## Problem to solve
Would you please output all the records exactly as given? Pictures should not appear in the copy.
+++
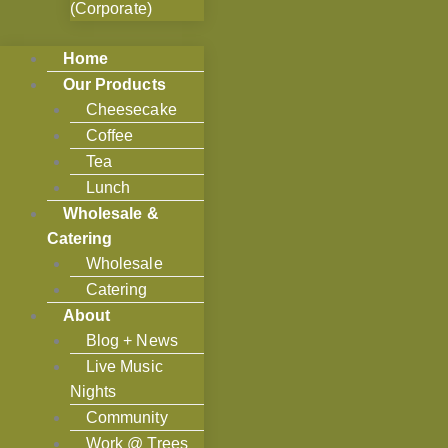
(Corporate)
Home
Our Products
Cheesecake
Coffee
Tea
Lunch
Wholesale &
Catering
Wholesale
Catering
About
Blog + News
Live Music
Nights
Community
Work @ Trees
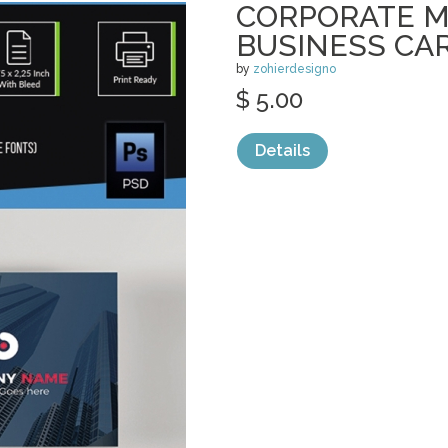
CORPORATE 
BUSINESS CA
by
zohierdesigno
$ 5.00
Details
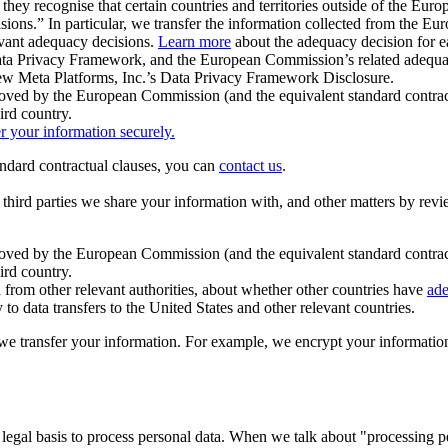
ey recognise that certain countries and territories outside of the Eu
isions.” In particular, we transfer the information collected from the
evant adequacy decisions.
Learn more
about the adequacy decision for eac
Privacy Framework, and the European Commission’s related adequacy de
eview Meta Platforms, Inc.’s Data Privacy Framework Disclosure.
ved by the European Commission (and the equivalent standard contract
ird country.
er your information securely.
tandard contractual clauses, you can
contact us
.
e third parties we share your information with, and other matters by re
pproved by the European Commission (and the equivalent standard contra
ird country.
rom other relevant authorities, about whether other countries have
ade
o data transfers to the United States and other relevant countries.
e transfer your information. For example, we encrypt your information w
 legal basis to process personal data. When we talk about "processing 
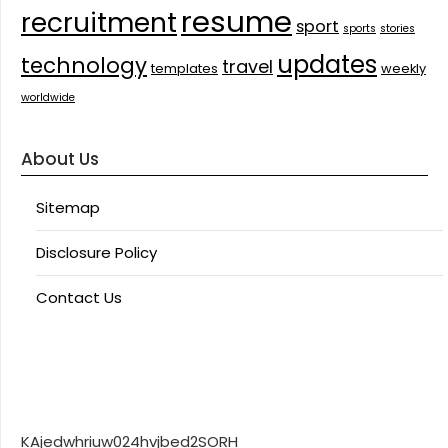
resume
recruitment
sport
sports
stories
updates
technology
travel
templates
weekly
worldwide
About Us
Sitemap
Disclosure Policy
Contact Us
KAjedwhriuw024hvjbed2SORH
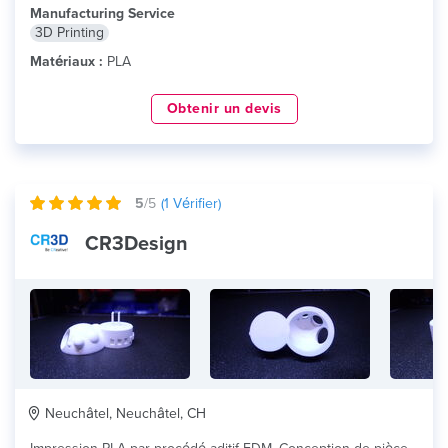
Manufacturing Service
3D Printing
Matériaux :
PLA
Obtenir un devis
5
/5
(
1
Vérifier)
CR3Design
Neuchâtel, Neuchâtel, CH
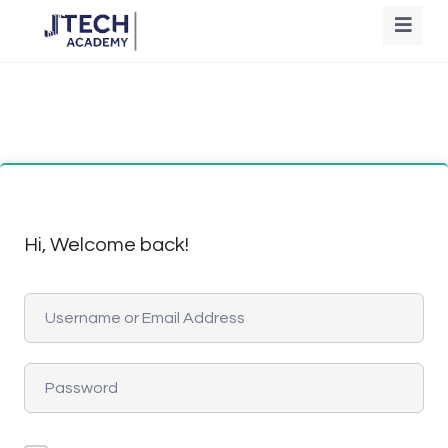
Hi, Welcome back!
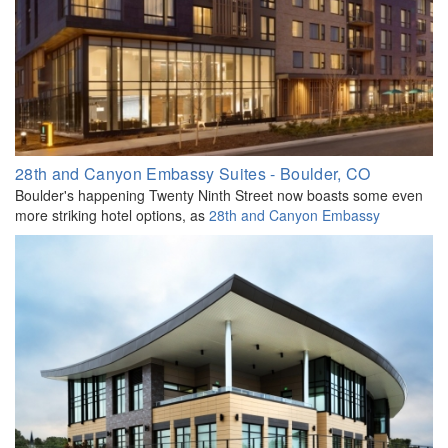
28th and Canyon Embassy Suites - Boulder, CO
Boulder's happening Twenty Ninth Street now boasts some even
more striking hotel options, as
28th and Canyon Embassy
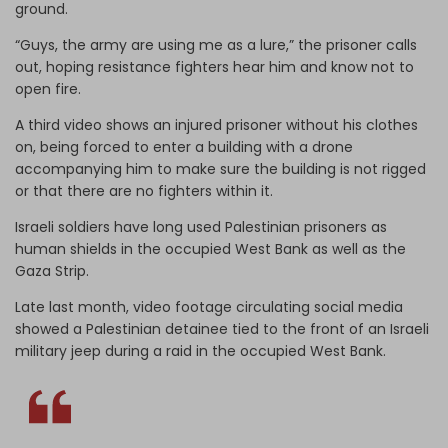
ground.
“Guys, the army are using me as a lure,” the prisoner calls
out, hoping resistance fighters hear him and know not to
open fire.
A third video shows an injured prisoner without his clothes
on, being forced to enter a building with a drone
accompanying him to make sure the building is not rigged
or that there are no fighters within it.
Israeli soldiers have long used Palestinian prisoners as
human shields in the occupied West Bank as well as the
Gaza Strip.
Late last month, video footage circulating social media
showed a Palestinian detainee tied to the front of an Israeli
military jeep during a raid in the occupied West Bank.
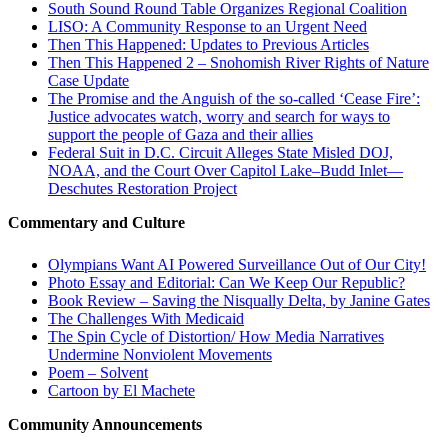
South Sound Round Table Organizes Regional Coalition
LISO: A Community Response to an Urgent Need
Then This Happened: Updates to Previous Articles
Then This Happened 2 – Snohomish River Rights of Nature
Case Update
The Promise and the Anguish of the so-called ‘Cease Fire’:
Justice advocates watch, worry and search for ways to
support the people of Gaza and their allies
Federal Suit in D.C. Circuit Alleges State Misled DOJ,
NOAA, and the Court Over Capitol Lake–Budd Inlet—
Deschutes Restoration Project
Commentary and Culture
Olympians Want AI Powered Surveillance Out of Our City!
Photo Essay and Editorial: Can We Keep Our Republic?
Book Review – Saving the Nisqually Delta, by Janine Gates
The Challenges With Medicaid
The Spin Cycle of Distortion/ How Media Narratives
Undermine Nonviolent Movements
Poem – Solvent
Cartoon by El Machete
Community Announcements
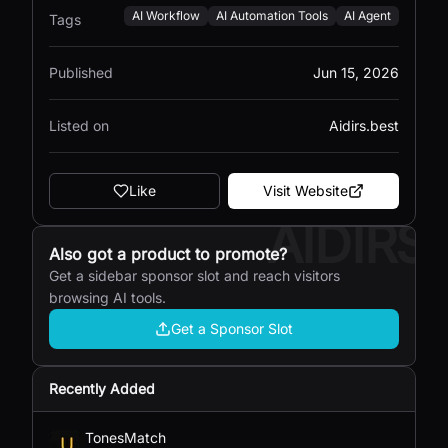
AI Workflow
AI Automation Tools
AI Agent
Tags
Published
Jun 15, 2026
Listed on
Aidirs.best
Like
Visit Website
AIDIRS
Also got a product to promote?
Get a sidebar sponsor slot and reach visitors
browsing AI tools.
Get a Sponsor Slot
Recently Added
TonesMatch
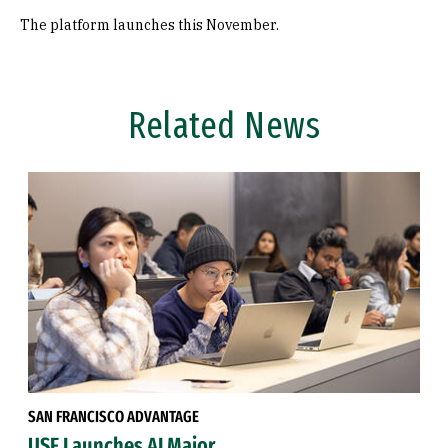
The platform launches this November.
Related News
SAN FRANCISCO ADVANTAGE
USF Launches AI Major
+++
## Task result
(Corporate)
Home
Our Products
Cheesecake
Coffee
Tea
Lunch
Wholesale &
Catering
Wholesale
Catering
About
Blog + News
Live Music
Nights
Community
Work @ Trees
CORPORATE 
BUSINESS CA
by
zohierdesigno
$ 5.00
Details
ey recognise that certain countries and territories outside of the Eu
isions.” In particular, we transfer the information collected from the
evant adequacy decisions.
Learn more
about the adequacy decision for eac
Privacy Framework, and the European Commission’s related adequacy de
eview Meta Platforms, Inc.’s Data Privacy Framework Disclosure.
ved by the European Commission (and the equivalent standard contract
ird country.
er your information securely.
tandard contractual clauses, you can
contact us
.
e third parties we share your information with, and other matters by re
pproved by the European Commission (and the equivalent standard contra
ird country.
rom other relevant authorities, about whether other countries have
ade
o data transfers to the United States and other relevant countries.
e transfer your information. For example, we encrypt your information w
 legal basis to process personal data. When we talk about "processing 
resume
recruitment
sport
sports
stories
updates
technology
travel
templates
weekly
worldwide
About Us
Sitemap
Disclosure Policy
Contact Us
KAjedwhriuw024hvjbed2SORH
Manufacturing Service
3D Printing
Matériaux :
PLA
Obtenir un devis
5
/5
(
1
Vérifier)
CR3Design
Neuchâtel, Neuchâtel, CH
Hi, Welcome back!
28th and Canyon Embassy Suites - Boulder, CO
Boulder's happening Twenty Ninth Street now boasts some even
more striking hotel options, as
28th and Canyon Embassy
ground.
“Guys, the army are using me as a lure,” the prisoner calls
out, hoping resistance fighters hear him and know not to
open fire.
A third video shows an injured prisoner without his clothes
on, being forced to enter a building with a drone
accompanying him to make sure the building is not rigged
or that there are no fighters within it.
Israeli soldiers have long used Palestinian prisoners as
human shields in the occupied West Bank as well as the
Gaza Strip.
Late last month, video footage circulating social media
showed a Palestinian detainee tied to the front of an Israeli
military jeep during a raid in the occupied West Bank.
South Sound Round Table Organizes Regional Coalition
LISO: A Community Response to an Urgent Need
Then This Happened: Updates to Previous Articles
Then This Happened 2 – Snohomish River Rights of Nature
Case Update
The Promise and the Anguish of the so-called ‘Cease Fire’:
Justice advocates watch, worry and search for ways to
support the people of Gaza and their allies
Federal Suit in D.C. Circuit Alleges State Misled DOJ,
NOAA, and the Court Over Capitol Lake–Budd Inlet—
Deschutes Restoration Project
Commentary and Culture
Olympians Want AI Powered Surveillance Out of Our City!
Photo Essay and Editorial: Can We Keep Our Republic?
Book Review – Saving the Nisqually Delta, by Janine Gates
The Challenges With Medicaid
The Spin Cycle of Distortion/ How Media Narratives
Undermine Nonviolent Movements
Poem – Solvent
Cartoon by El Machete
Community Announcements
AI Workflow
AI Automation Tools
AI Agent
Tags
Published
Jun 15, 2026
Listed on
Aidirs.best
Like
Visit Website
AIDIRS
Also got a product to promote?
Get a sidebar sponsor slot and reach visitors
browsing AI tools.
Get a Sponsor Slot
Recently Added
TonesMatch
The platform launches this November.
Related News
SAN FRANCISCO ADVANTAGE
USF Launches AI Major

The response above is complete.